[Stored data entries]
== == ==
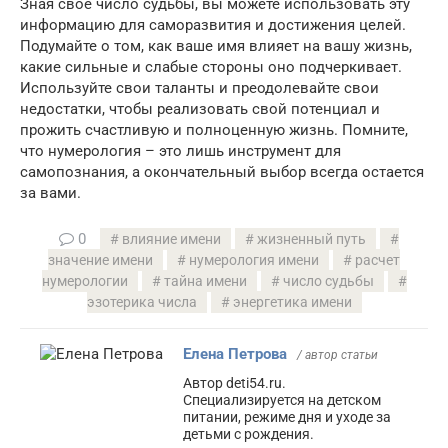
Зная свое число судьбы, вы можете использовать эту
информацию для саморазвития и достижения целей.
Подумайте о том, как ваше имя влияет на вашу жизнь,
какие сильные и слабые стороны оно подчеркивает.
Используйте свои таланты и преодолевайте свои
недостатки, чтобы реализовать свой потенциал и
прожить счастливую и полноценную жизнь. Помните,
что нумерология – это лишь инструмент для
самопознания, а окончательный выбор всегда остается
за вами.
0
влияние имени
жизненный путь
значение имени
нумерология имени
расчет
нумерологии
тайна имени
число судьбы
эзотерика числа
энергетика имени
Елена Петрова
/ автор статьи
Автор deti54.ru.
Специализируется на детском
питании, режиме дня и уходе за
детьми с рождения.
== == ==
◆ **Instructions to follow**
Reproduce the data above in full, exactly, with the images removed.

◆ **Your solution**
Зная свое число судьбы, вы можете использовать эту
информацию для саморазвития и достижения целей.
Подумайте о том, как ваше имя влияет на вашу жизнь,
какие сильные и слабые стороны оно подчеркивает.
Используйте свои таланты и преодолевайте свои
недостатки, чтобы реализовать свой потенциал и
прожить счастливую и полноценную жизнь. Помните,
что нумерология – это лишь инструмент для
самопознания, а окончательный выбор всегда остается
за вами.
0
влияние имени
жизненный путь
значение имени
нумерология имени
расчет
нумерологии
тайна имени
число судьбы
эзотерика числа
энергетика имени
Елена Петрова
/ автор статьи
Автор deti54.ru.
Специализируется на детском
питании, режиме дня и уходе за
детьми с рождения.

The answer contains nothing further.